While chemical cues have well-established roles in guiding cellular processes from migration to differentiation or cell death, there is growing evidence of a role for mechanical stimuli. This has also been proposed for the cells in the heart, where changes to the extracellular matrix result in stiffening of the cellular microenvironment during development - and even further in heart disease.
Our previous results indicated cardiomyocytes simultaneously sense the contractions of muscle and non-muscle myosin. Depending on the activity of each class of myosin motors, this will lead to different dynamics of stretching of the mechanosensitive protein talin. Moreover, our results suggest that talin stretching feeds back into integrin activation and downstream actin assembly through the formin FHOD1.
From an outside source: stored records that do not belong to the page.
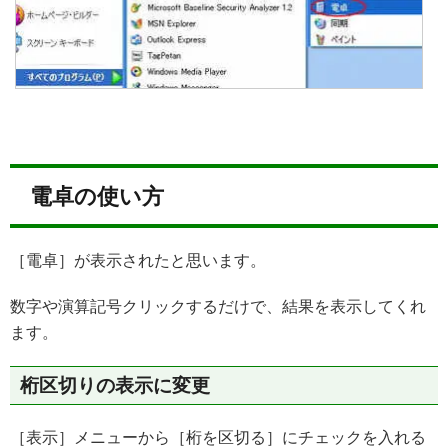
電卓の使い方
［電卓］が表示されたと思います。
数字や演算記号クリックするだけで、結果を表示してくれ
ます。
桁区切りの表示に変更
［表示］メニューから［桁を区切る］にチェックを入れる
Because there is competition between different actin assembly proteins this will impact the actin nucleation through other proteins and as a result the maturity of the contractile structures. However, the (inter-) regulation of the cardiomyocyte actin assembly in response to stiffness is still unclear. Moreover, based on the literature and our own results we hypothesise that not only the stiffness of the heart, but also the composition of the adhesions will change during development and disease, with important effects on how the mechanical sensing is regulated.
To answer these critical questions, we will use here a bottom up approach based on micropatterning to analyse adhesion composition and the cooperation - or competition between different actin nucleators in stem cell derived cardiomyocytes of different maturity, or genetic background. Moreover, we will use nanopillars and molecular tension sensors to analyse cardiomyocyte forces on different stiffness, extracellular matrix composition or after manipulation of key mechanosensor proteins. We expect this approach to result in a comprehensive understanding how cardiomyocytes sense the rigidity of their environment.